== RECORDS FOR THIS TASK ==

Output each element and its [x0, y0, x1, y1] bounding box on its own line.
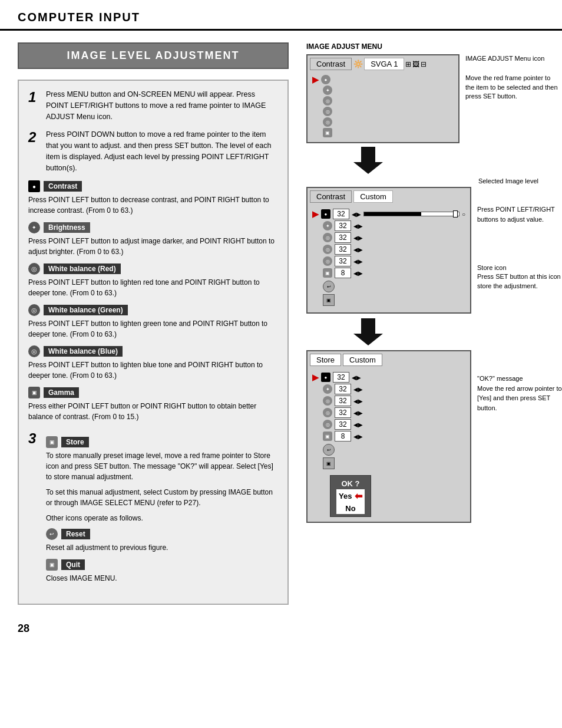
menu1-topbar: Contrast 🔆 SVGA 1 ⊞ 🖼 ⊟ — [310, 58, 456, 70]
menu1-move-note: Move the red frame pointer to the item t… — [465, 74, 560, 101]
step-1-number: 1 — [28, 89, 41, 106]
step-1: 1 Press MENU button and ON-SCREEN MENU w… — [28, 89, 278, 122]
r1-icon: ● — [321, 209, 330, 219]
gamma-desc: Press either POINT LEFT button or POINT … — [28, 401, 278, 422]
no-row: No — [336, 503, 365, 514]
m3r4-icon: ◎ — [323, 408, 332, 417]
r6-value: 8 — [335, 268, 351, 278]
wb-green-desc: Press POINT LEFT button to lighten green… — [28, 318, 278, 340]
menu1-icon3: ◎ — [323, 96, 332, 106]
big-arrow-1 — [353, 147, 383, 174]
menu1-tab1: Contrast — [310, 58, 352, 70]
image-adjust-label: IMAGE ADJUST MENU — [306, 42, 544, 51]
wb-green-item: ◎ White balance (Green) — [28, 304, 278, 316]
wb-blue-desc: Press POINT LEFT button to lighten blue … — [28, 360, 278, 381]
menu1-icon6: ▣ — [323, 128, 332, 137]
wb-blue-icon: ◎ — [28, 345, 40, 357]
menu1-icon1: ● — [321, 75, 330, 84]
m3r3-value: 32 — [335, 396, 351, 406]
menu3-row-6: ▣ 8 ◀▶ — [312, 431, 465, 442]
reset-desc: Reset all adjustment to previous figure. — [46, 542, 278, 553]
arrow-tip-2 — [353, 334, 383, 345]
menu2-row-3: ◎ 32 ◀▶ — [312, 232, 465, 243]
store-label: Store — [61, 437, 89, 447]
right-column: IMAGE ADJUST MENU Contrast 🔆 SVGA 1 ⊞ 🖼 … — [300, 42, 544, 605]
menu3-annotation: "OK?" messageMove the red arrow pointer … — [477, 374, 562, 413]
menu1-box: Contrast 🔆 SVGA 1 ⊞ 🖼 ⊟ ▶ ● — [306, 54, 459, 143]
gamma-item: ▣ Gamma — [28, 387, 278, 398]
store-box-1: ↩ — [323, 281, 335, 292]
ok-label: OK ? — [336, 478, 365, 489]
menu2-row-6: ▣ 8 ◀▶ — [312, 268, 465, 278]
menu2-tab2: Custom — [353, 190, 393, 203]
menu3-tab1: Store — [310, 354, 341, 366]
menu3-row-5: ◎ 32 ◀▶ — [312, 419, 465, 430]
contrast-item: ● Contrast — [28, 180, 278, 192]
yes-arrow: ⬅ — [355, 490, 362, 502]
red-ptr-3: ▶ — [312, 373, 319, 382]
m3r5-arrow: ◀▶ — [353, 421, 363, 428]
menu3-row-3: ◎ 32 ◀▶ — [312, 396, 465, 406]
m3r5-value: 32 — [335, 419, 351, 430]
r2-arrow: ◀▶ — [353, 223, 363, 229]
r3-value: 32 — [335, 232, 351, 243]
brightness-label: Brightness — [44, 222, 90, 233]
menu1-tab2: SVGA 1 — [364, 58, 404, 70]
store-annotation: Store iconPress SET button at this icon … — [477, 263, 562, 291]
menu1-annotation: IMAGE ADJUST Menu icon Move the red fram… — [465, 54, 560, 101]
store-item: ▣ Store — [46, 436, 278, 448]
arrow-body-2 — [361, 318, 375, 334]
menu1-row2: ✦ — [312, 85, 454, 95]
store-desc1: To store manually preset image level, mo… — [46, 450, 278, 482]
m3r3-icon: ◎ — [323, 396, 332, 406]
arrow-2 — [306, 318, 544, 345]
menu1-icon5: ◎ — [323, 117, 332, 127]
wb-red-label: White balance (Red) — [44, 263, 121, 274]
wb-red-desc: Press POINT LEFT button to lighten red t… — [28, 277, 278, 298]
step-3-number: 3 — [28, 430, 41, 447]
yes-row: Yes ⬅ — [336, 489, 365, 503]
gamma-label: Gamma — [44, 387, 79, 398]
store-icon: ▣ — [46, 436, 58, 448]
page-header: COMPUTER INPUT — [0, 0, 562, 31]
brightness-item: ✦ Brightness — [28, 222, 278, 233]
menu2-tabbar: Contrast Custom — [310, 190, 468, 203]
other-icons: Other icons operate as follows. — [46, 513, 278, 523]
m3r6-icon: ▣ — [323, 431, 332, 441]
section-title: IMAGE LEVEL ADJUSTMENT — [18, 42, 289, 69]
extra-icon: ⊟ — [421, 60, 427, 68]
brightness-icon: ✦ — [28, 222, 40, 233]
big-arrow-2 — [353, 318, 383, 345]
contrast-icon: ● — [28, 180, 40, 192]
red-ptr-2: ▶ — [312, 209, 319, 219]
r5-arrow: ◀▶ — [353, 258, 363, 265]
wb-green-icon: ◎ — [28, 304, 40, 316]
menu1-icon4: ◎ — [323, 107, 332, 116]
menu3-rows: ▶ ● 32 ◀▶ ✦ 32 ◀▶ ◎ 32 — [310, 368, 468, 519]
menu3-row-2: ✦ 32 ◀▶ — [312, 384, 465, 394]
r4-icon: ◎ — [323, 245, 332, 254]
sun-icon: 🔆 — [353, 60, 363, 68]
quit-icon: ▣ — [46, 559, 58, 571]
contrast-desc: Press POINT LEFT button to decrease cont… — [28, 195, 278, 216]
r2-value: 32 — [335, 220, 351, 231]
section-content: 1 Press MENU button and ON-SCREEN MENU w… — [18, 80, 289, 605]
store-note-text: Store iconPress SET button at this icon … — [477, 263, 562, 291]
step-3: 3 ▣ Store To store manually preset image… — [28, 430, 278, 588]
page-body: IMAGE LEVEL ADJUSTMENT 1 Press MENU butt… — [0, 31, 562, 617]
wb-blue-item: ◎ White balance (Blue) — [28, 345, 278, 357]
menu1-row4: ◎ — [312, 107, 454, 116]
gamma-icon: ▣ — [28, 387, 40, 398]
r1-end: ○ — [462, 211, 465, 218]
arrow-1 — [306, 147, 544, 174]
arrow-tip-1 — [353, 162, 383, 174]
menu1-row3: ◎ — [312, 96, 454, 106]
yes-label: Yes — [339, 492, 352, 500]
ok-message: "OK?" messageMove the red arrow pointer … — [477, 375, 562, 411]
menu3-row-1: ▶ ● 32 ◀▶ — [312, 372, 465, 383]
r5-value: 32 — [335, 256, 351, 266]
menu3-tabbar: Store Custom — [310, 354, 468, 366]
step-2-text: Press POINT DOWN button to move a red fr… — [46, 129, 278, 173]
step-2: 2 Press POINT DOWN button to move a red … — [28, 129, 278, 173]
r2-icon: ✦ — [323, 221, 332, 230]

===

### BRIEF
Copy all lines in the listing above where the string "SVGA" appears.

### TASK RESULT
menu1-topbar: Contrast 🔆 SVGA 1 ⊞ 🖼 ⊟ — [310, 58, 456, 70]
right-column: IMAGE ADJUST MENU Contrast 🔆 SVGA 1 ⊞ 🖼 … — [300, 42, 544, 605]
menu1-box: Contrast 🔆 SVGA 1 ⊞ 🖼 ⊟ ▶ ● — [306, 54, 459, 143]
menu1-tab2: SVGA 1 — [364, 58, 404, 70]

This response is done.